Thank you Deb..He does look good doesn't he..I am so lucky to have Indi he is so healthy haven't had to take him to the vet for any health worries.. He goes to be wormed in October. Glad that you liked his photos Deb..


----------



## Heletia

He is so very handsome!


----------



## AnimalKaperz

I like the one of him peering into the camera sideways too. Full of character! He's a stunning budgie!


----------



## LynandIndigo

Heletia said:


> He is so very handsome!


Thank you Helen. 



AnimalKaperz said:


> I like the one of him peering into the camera sideways too. Full of character! He's a stunning budgie!


Thank you Lynda. So glad you liked Indigos photos...


----------



## svetlak

Lyn, all of Indi's sides are his best sides He is beyond beautiful!

What an adorable feather ball!


----------



## LynandIndigo

svetlak said:


> Lyn, all of Indi's sides are his best sides He is beyond beautiful!
> 
> What an adorable feather ball!


Thank you Svetlak glad you liked Indigos photos yes he is beautiful which ever way he stands. I love him so much...


----------



## Budgiekeet

He just cant get any better looking . I like him all wet . You are getting really good with your new camera.


----------



## LynandIndigo

Budgiekeet said:


> He just cant get any better looking . I like him all wet . You are getting really good with your new camera.

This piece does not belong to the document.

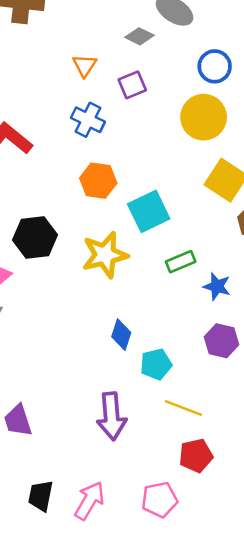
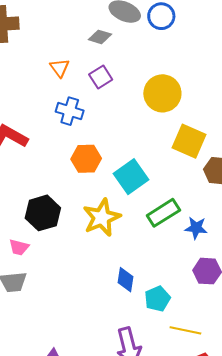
blue circle: (215, 66) -> (161, 16), moved
green rectangle: (181, 262) -> (163, 213), size x1.4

Thank you Rick yes I am still practicing with my camera learn something every day with it. I am glad you liked Indis photos..he loves the camera...


----------



## CuteLittleBirdies

*Indi, you are looking adorable as always! Momma Lyn sure does take good care of you! :clap:*


----------



## BirdCrazyJill

*He is such a handsome guy!! *


----------



## LynandIndigo

CuteLittleBirdies said:


> *Indi, you are looking adorable as always! Momma Lyn sure does take good care of you! :clap:*


Thank you Lindsey.. Indi is in the lounge room enjoying the sun in front of the window.. It is cold outside with a cool breeze blowing to take Indi out in his cage will wait till a nice day... Glad you liked Indis photos Lindsey...



BirdCrazyJill said:


> *He is such a handsome guy!! *


Thank you Jill..


----------



## SkyBluesMommy

Indi is definitely the king of the castle! Always a joy to see his adorable face.


----------



## LynandIndigo

SkyBluesMommy said:


> Indi is definitely the king of the castle! Always a joy to see his adorable face.


Thank you Julie. Glad you like them ill be posting some more photo's soon took some more today.


----------